Provide the number of lines of the records that include "Done", with no other content.

- - -

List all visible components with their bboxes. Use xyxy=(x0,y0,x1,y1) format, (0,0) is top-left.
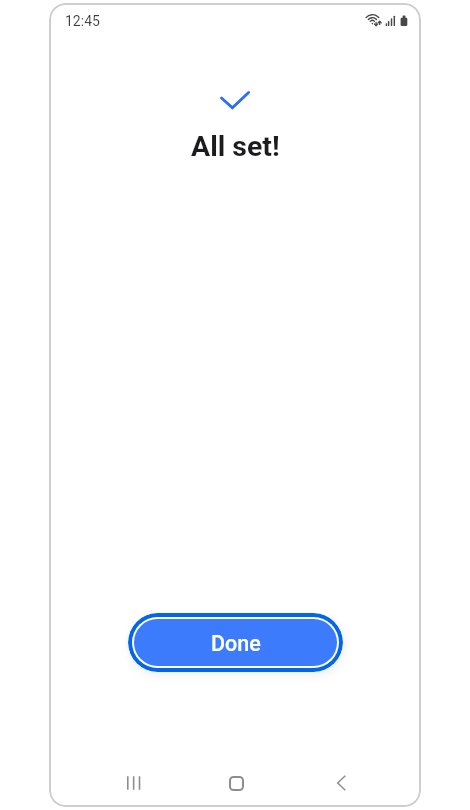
staticText: Done xyxy=(211,631,261,656)
staticText: All set! xyxy=(191,130,280,163)
staticText: 12:45 xyxy=(65,13,100,29)
button[interactable]: Home xyxy=(212,759,260,807)
button[interactable]: Recent apps xyxy=(110,759,158,807)
button[interactable]: Back xyxy=(317,759,365,807)
button[interactable]: Done xyxy=(128,613,343,672)
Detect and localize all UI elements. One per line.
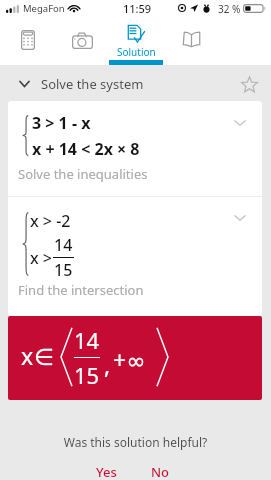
button[interactable]: Calculator (1, 20, 55, 65)
staticText: Yes (96, 463, 117, 480)
button[interactable]: Solve the system (0, 65, 271, 102)
staticText: ∈ (34, 344, 55, 371)
staticText: x + 14 < 2x × 8 (32, 138, 140, 160)
staticText: Solve the system (41, 75, 144, 93)
button[interactable]: Expand step (234, 120, 246, 126)
staticText: +∞ (113, 344, 146, 375)
staticText: x > (30, 247, 53, 269)
button[interactable]: Textbook (164, 20, 218, 65)
staticText: 32 % (218, 2, 241, 16)
staticText: Solution (117, 45, 156, 59)
button[interactable]: 3 > 1 - x (0, 101, 271, 196)
staticText: No (151, 463, 170, 480)
staticText: Find the intersection (18, 281, 144, 299)
staticText: MegaFon (23, 2, 65, 15)
button[interactable]: Yes (84, 462, 128, 480)
staticText: 3 > 1 - x (32, 112, 91, 134)
staticText: x > -2 (30, 210, 71, 232)
staticText: 14 (54, 234, 73, 256)
staticText: 14 (74, 325, 100, 355)
staticText: 11:59 (123, 1, 152, 16)
button[interactable]: x > -2 (0, 197, 271, 316)
button[interactable]: Camera (55, 20, 109, 65)
button[interactable]: Expand step (234, 215, 246, 221)
staticText: 15 (54, 259, 73, 281)
staticText: 15 (74, 360, 100, 390)
button[interactable]: No (140, 462, 180, 480)
staticText: x (21, 340, 34, 371)
button[interactable]: Solution (109, 20, 163, 65)
staticText: Was this solution helpful? (0, 434, 271, 450)
staticText: , (104, 349, 111, 380)
button[interactable]: Favorite (233, 68, 265, 100)
staticText: Solve the inequalities (18, 165, 148, 183)
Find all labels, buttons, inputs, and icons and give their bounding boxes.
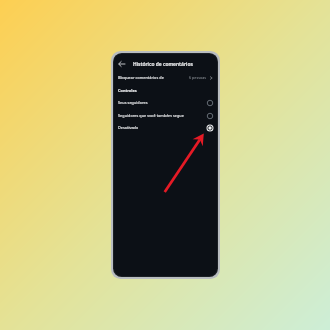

- - -

Solution to this problem: 2